Experts have assessed the influence of depressive disorders on suicidal behavior, associated with factors such as psychological functioning and personality factors (low self-esteem, hopelessness) and the presence of psychiatric pathologies and family conditions (divorce from parents, pressure from parents on children).
The relationship includes socio-demographic, biological (terminal illnesses, somatic deformities and amputations) and social reasons: poor support and acceptance of peers, school problems, interpersonal losses, alcoholism…
Several national studies refer to the incidence of disadvantageous economic conditions in interaction with other causes, a criterion supported by the increase shown by the suicide rate in the most dramatic years of the special period in Cuba.

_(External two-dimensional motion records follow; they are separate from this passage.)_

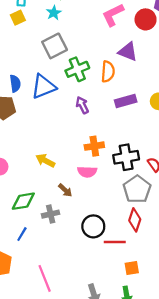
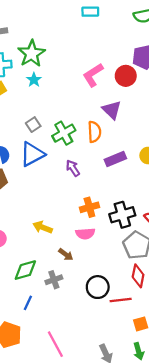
gray square: (55, 46) -> (33, 125), moved, size x0.6
purple triangle: (128, 52) -> (112, 110), turned 30

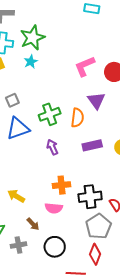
gray square: (33, 125) -> (12, 100), moved
black circle: (98, 287) -> (55, 247), moved

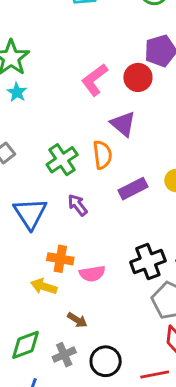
blue triangle: (18, 128) -> (30, 213), moved, turned -30
orange cross: (62, 185) -> (60, 259), moved, turned 30
pink semicircle: (54, 208) -> (92, 274), moved
black circle: (55, 247) -> (106, 361), moved

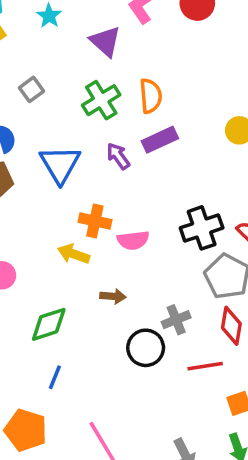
purple triangle: (123, 124) -> (105, 41), moved
purple rectangle: (133, 189) -> (160, 140), moved
brown arrow: (77, 320) -> (113, 296), turned -30
gray cross: (64, 355) -> (176, 320), moved

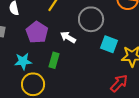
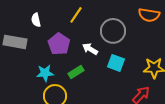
cyan square: (109, 44) -> (116, 63), moved
green rectangle: (54, 60) -> (76, 72), turned 42

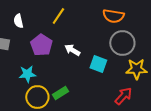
orange semicircle: (149, 15) -> (113, 16), moved
gray circle: (113, 31) -> (122, 43), moved
green rectangle: (76, 72) -> (60, 93), moved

Prior to this, in 1989, the Cuban State implemented the National Program for the Prevention of Suicidal Behavior, a reference in the world, but not executed with similar quality in the different areas of health in the country, according to the research consulted.
This program gives primary care a leading role in the identification of individuals at risk, as noted by this reporter at the Family Physician’s Office No. 20, from Polyclinic 2, in Cabaiguán; but it can be improved in other units of this type in the same territory.

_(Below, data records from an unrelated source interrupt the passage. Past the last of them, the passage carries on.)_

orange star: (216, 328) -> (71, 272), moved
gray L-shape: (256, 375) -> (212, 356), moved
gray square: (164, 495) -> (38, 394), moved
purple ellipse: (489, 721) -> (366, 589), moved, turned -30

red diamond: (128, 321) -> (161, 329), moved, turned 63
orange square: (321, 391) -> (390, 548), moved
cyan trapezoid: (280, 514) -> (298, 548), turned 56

In order for the program to leave the role and be corporated, there are Technical Advisory Commissions from the national to the municipal level, in charge of systematically evaluating manifestations of suicidal behavior, followinf-up of detected cases, intervention of the Mental Health teams and training, without forgetting the certainty of Martí: “It is a crime not to oppose all possible obstacles to death”.
The WHO insists that prevention transcends the borders of health systems and its approach must be multifactorial, with a focus on causes, in order to mourn death. At the same time, it warns of the consequences of suicide: the loss of human beings, family trauma and economic costs.
These expenses include the three operations that Elena underwent at the Camilo Cienfuegos Provincial General Hospital during her two months of admission. Only a miracle saved her life after she threw herself into the void that night. Only the skill of the specialists gave back the freshness to my friend’s new face.